* ACTION ITEM: For the word "username", search the records and show each line in which it occurs.

* TASK MATERIAL:
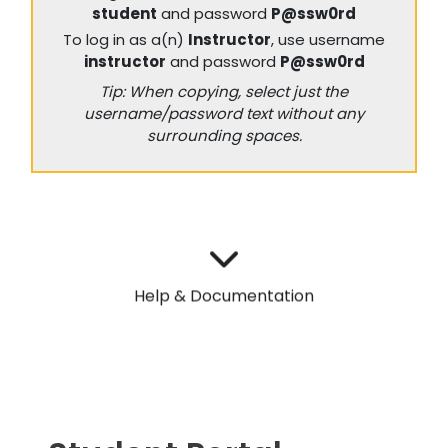
student
and password
P@ssw0rd
To log in as a(n)
Instructor
, use username
instructor
and password
P@ssw0rd
Tip: When copying, select just the
username/password text without any
surrounding spaces.
Help & Documentation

* WRITTEN SOLUTION:
, use username
username/password text without any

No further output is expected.